Prompt:
Return the full set of entries below exactly, leaving every image out.

#### Working data

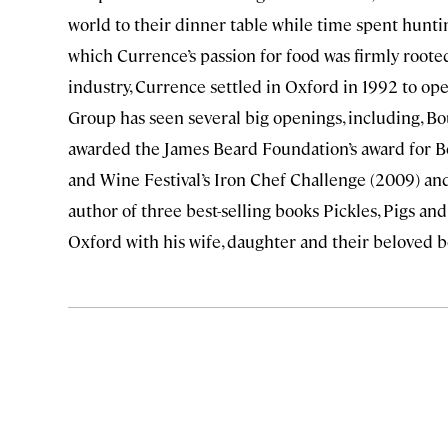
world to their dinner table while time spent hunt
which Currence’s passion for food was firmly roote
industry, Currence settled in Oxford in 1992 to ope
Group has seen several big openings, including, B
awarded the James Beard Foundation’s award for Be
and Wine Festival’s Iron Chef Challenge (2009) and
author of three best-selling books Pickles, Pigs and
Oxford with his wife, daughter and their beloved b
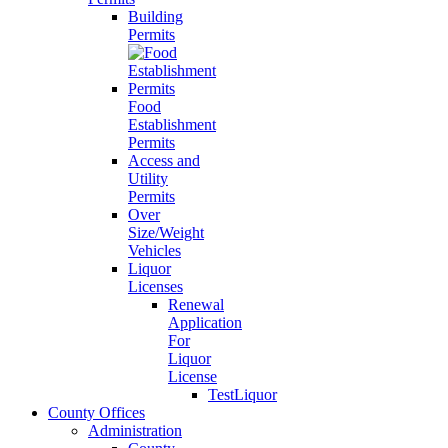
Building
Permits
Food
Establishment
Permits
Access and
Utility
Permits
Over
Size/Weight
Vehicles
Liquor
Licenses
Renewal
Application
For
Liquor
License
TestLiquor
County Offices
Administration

########

Reply to the exercise:
world to their dinner table while time spent hunt
which Currence’s passion for food was firmly roote
industry, Currence settled in Oxford in 1992 to ope
Group has seen several big openings, including, B
awarded the James Beard Foundation’s award for Be
and Wine Festival’s Iron Chef Challenge (2009) and
author of three best-selling books Pickles, Pigs and
Oxford with his wife, daughter and their beloved b
Building
Permits
Food
Establishment
Permits
Access and
Utility
Permits
Over
Size/Weight
Vehicles
Liquor
Licenses
Renewal
Application
For
Liquor
License
TestLiquor
County Offices
Administration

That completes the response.